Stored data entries
---
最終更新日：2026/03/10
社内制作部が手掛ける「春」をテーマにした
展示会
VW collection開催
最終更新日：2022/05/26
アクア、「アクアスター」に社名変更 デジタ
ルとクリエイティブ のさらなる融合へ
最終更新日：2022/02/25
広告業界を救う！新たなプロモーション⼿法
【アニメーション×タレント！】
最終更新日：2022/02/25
---
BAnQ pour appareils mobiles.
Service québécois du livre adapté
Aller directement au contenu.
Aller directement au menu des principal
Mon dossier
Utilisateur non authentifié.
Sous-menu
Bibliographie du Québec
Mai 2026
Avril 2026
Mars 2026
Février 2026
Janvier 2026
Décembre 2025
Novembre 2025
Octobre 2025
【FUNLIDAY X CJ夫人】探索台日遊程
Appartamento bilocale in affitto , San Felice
---
# What you should do:
Taking the entries above, write out exactly the lines starting with the line containing "Janvier 2026" and going on through the line containing "Appartamento bilocale in affitto , San Felice", both included, and nothing else.

# Exercise response:
Janvier 2026
Décembre 2025
Novembre 2025
Octobre 2025
【FUNLIDAY X CJ夫人】探索台日遊程
Appartamento bilocale in affitto , San Felice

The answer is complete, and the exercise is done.